Dr Madzima noted that Zimbabwe had already achieved the 95-95-95 HIV targets — meaning 95 percent of people living with HIV know their status, 95 percent of those diagnosed are on treatment, and 95 percent of those on treatment have achieved viral suppression — but warned that sustaining these gains now depends on strengthening domestic financing.
He said the proposed US$200 million annual injection would help create a self-sustaining supply chain for life-saving commodities.
“One of the areas we are looking at is resource mobilisation at a domestic level,” he said.
“We are looking at mobilising not less than US$200 million per year to ensure that we have adequate supplies of ARVs, laboratory commodities, condoms, and sexual and reproductive health commodities. There is a funding gap that has been created, and we must address it.”
Currently, the AIDS Levy — a 3 percent tax on taxable income administered through the National AIDS Trust Fund — remains the backbone of domestic HIV financing.
“In 2025, the AIDS Levy amounted to around US$60 million,” said Dr Madzima.
“It cannot fill a gap of US$200 million. That leaves a shortfall of about US$140 million, especially if traditional donor funding does not return.”
Collections are projected to rise to US$75 million as economic formalisation improves, but this would still cover less than a third of the required annual budget.
To bridge the gap, NAC is exploring additional domestic funding mechanisms in collaboration with the Ministry of Health and Child Care.
These include proposals for a National AIDS Insurance scheme and enhanced utilisation of health-related taxes.
“We are looking at, together with Ministry of Health and Child Care, the issues of a National AIDS Insurance.
“We are also looking at the issues of the sin taxes, the health levy, which has been collected as taxes for various commodities like sugar, alcohol, cigarettes.”
Dr Madzima added that engagement with parliamentarians is underway to push for expanded fiscal space for health financing.

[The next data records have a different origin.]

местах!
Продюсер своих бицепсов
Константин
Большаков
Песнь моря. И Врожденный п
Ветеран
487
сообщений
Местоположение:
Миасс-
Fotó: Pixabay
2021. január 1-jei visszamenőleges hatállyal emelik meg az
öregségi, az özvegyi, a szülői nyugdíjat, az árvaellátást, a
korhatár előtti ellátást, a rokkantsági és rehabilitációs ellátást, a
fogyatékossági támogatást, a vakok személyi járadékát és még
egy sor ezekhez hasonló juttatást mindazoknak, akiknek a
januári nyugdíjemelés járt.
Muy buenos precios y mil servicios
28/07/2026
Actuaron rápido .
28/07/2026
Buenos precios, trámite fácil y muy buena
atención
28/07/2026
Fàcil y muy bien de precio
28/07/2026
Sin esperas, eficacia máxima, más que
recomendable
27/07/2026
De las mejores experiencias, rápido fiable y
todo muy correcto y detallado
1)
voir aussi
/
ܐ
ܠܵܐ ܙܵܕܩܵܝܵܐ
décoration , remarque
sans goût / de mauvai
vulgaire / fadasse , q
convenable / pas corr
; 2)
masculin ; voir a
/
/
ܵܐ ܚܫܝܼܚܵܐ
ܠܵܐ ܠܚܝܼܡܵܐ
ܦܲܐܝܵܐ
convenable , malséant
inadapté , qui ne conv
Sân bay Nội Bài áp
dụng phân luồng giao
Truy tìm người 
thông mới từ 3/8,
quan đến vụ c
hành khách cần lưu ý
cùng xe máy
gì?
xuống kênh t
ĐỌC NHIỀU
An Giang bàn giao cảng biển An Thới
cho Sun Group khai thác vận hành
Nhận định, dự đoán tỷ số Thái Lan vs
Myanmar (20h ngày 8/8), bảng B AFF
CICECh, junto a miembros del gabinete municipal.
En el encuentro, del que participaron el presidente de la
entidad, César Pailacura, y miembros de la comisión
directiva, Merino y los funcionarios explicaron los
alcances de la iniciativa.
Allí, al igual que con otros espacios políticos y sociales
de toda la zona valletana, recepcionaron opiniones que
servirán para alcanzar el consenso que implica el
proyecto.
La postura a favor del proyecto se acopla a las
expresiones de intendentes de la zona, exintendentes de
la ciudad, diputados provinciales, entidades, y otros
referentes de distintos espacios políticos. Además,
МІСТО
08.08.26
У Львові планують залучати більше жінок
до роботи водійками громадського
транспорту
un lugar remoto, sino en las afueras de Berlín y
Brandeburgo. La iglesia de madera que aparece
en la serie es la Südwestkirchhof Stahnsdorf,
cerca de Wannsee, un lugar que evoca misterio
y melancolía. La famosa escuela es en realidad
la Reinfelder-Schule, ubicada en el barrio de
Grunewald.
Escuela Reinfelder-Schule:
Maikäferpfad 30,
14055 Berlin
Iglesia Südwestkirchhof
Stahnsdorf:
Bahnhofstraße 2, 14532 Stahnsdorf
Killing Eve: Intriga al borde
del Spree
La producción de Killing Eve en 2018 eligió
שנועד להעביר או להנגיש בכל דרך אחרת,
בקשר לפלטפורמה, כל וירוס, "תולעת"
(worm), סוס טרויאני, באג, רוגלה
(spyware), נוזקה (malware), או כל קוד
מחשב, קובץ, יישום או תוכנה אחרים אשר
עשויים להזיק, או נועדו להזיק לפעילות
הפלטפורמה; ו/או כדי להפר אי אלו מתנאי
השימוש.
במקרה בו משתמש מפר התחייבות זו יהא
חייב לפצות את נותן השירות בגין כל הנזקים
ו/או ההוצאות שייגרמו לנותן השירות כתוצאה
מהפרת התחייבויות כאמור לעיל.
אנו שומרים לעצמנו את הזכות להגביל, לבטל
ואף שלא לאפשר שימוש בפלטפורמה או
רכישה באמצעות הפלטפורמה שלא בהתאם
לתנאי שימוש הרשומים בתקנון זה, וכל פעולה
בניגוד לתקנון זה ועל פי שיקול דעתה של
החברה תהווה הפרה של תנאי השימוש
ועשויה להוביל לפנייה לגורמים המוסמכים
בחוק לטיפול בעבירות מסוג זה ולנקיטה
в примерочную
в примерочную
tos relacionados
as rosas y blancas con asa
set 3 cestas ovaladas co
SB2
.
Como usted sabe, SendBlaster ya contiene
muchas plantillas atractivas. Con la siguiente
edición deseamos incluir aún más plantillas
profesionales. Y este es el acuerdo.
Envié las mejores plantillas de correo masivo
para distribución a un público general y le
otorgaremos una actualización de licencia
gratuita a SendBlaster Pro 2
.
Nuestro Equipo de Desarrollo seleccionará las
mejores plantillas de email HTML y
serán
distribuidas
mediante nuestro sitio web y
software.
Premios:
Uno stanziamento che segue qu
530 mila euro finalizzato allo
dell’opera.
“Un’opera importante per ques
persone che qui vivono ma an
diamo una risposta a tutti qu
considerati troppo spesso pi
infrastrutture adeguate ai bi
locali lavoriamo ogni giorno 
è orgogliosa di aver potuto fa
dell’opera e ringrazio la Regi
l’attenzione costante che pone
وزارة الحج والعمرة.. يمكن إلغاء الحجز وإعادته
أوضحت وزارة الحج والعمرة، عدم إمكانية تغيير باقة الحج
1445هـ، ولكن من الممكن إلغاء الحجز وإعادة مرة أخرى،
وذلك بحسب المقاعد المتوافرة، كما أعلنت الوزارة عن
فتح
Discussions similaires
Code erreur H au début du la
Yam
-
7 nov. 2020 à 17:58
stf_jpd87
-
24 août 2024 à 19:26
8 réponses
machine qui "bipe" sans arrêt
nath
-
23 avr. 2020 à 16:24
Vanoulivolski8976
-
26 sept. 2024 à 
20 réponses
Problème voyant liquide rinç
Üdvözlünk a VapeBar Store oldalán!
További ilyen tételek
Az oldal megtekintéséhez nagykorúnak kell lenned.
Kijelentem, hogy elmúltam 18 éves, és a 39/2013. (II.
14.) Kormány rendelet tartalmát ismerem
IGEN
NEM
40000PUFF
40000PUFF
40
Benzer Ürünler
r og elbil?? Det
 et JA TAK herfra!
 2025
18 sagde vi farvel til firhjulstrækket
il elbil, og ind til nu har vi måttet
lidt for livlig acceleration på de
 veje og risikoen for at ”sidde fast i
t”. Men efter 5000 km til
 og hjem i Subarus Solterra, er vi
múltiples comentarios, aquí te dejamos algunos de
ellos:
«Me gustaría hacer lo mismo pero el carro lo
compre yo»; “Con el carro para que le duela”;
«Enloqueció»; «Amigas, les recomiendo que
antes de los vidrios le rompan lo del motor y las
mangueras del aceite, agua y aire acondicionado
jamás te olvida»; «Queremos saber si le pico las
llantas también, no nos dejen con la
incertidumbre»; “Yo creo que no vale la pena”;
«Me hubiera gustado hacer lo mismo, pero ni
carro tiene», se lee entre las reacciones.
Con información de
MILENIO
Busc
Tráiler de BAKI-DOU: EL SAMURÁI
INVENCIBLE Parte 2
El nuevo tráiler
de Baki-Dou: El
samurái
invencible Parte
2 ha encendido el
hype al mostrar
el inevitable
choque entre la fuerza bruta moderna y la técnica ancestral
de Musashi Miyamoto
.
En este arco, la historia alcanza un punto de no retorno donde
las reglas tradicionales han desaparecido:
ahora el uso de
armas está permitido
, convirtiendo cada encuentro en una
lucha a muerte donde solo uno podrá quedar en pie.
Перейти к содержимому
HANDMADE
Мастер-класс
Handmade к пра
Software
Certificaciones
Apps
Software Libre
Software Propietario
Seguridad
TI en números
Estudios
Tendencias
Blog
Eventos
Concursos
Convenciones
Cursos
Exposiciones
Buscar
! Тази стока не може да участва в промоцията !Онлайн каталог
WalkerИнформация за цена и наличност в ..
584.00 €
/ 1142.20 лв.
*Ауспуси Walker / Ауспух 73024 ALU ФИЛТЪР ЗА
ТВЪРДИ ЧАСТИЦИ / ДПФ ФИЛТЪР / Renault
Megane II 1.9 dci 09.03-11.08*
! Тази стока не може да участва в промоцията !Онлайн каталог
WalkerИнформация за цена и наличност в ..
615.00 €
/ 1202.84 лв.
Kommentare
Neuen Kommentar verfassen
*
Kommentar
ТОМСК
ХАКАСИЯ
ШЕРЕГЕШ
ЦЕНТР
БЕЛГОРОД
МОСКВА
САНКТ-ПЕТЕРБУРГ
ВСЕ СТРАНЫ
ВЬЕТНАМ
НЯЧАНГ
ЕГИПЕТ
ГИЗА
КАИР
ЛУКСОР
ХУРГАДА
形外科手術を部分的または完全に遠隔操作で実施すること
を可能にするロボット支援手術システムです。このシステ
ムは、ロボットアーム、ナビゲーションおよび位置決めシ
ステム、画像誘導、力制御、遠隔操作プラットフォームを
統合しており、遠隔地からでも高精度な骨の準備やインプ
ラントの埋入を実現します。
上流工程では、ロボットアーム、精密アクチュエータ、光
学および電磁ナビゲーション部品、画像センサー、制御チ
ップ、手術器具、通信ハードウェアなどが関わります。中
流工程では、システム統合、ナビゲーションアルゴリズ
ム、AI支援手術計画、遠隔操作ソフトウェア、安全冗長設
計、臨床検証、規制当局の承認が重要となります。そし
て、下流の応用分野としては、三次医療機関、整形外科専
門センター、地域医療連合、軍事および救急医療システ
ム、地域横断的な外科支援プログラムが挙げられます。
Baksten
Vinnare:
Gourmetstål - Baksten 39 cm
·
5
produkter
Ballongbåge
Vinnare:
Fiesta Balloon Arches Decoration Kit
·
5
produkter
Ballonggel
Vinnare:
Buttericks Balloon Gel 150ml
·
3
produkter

“We are also mobilising parliamentarians to make sure that health in general also accesses other forms of taxes. If we are going to fund health, whether it’s National AIDS Insurance or whether it’s also increasing the AIDS levy. So, the main issue is to look at local resources, domestic resources. That’s the strategy which we are going to employ.”
He said strengthening internal funding mechanisms is now critical to ensuring uninterrupted access to treatment and prevention services in the face of uncertain global support.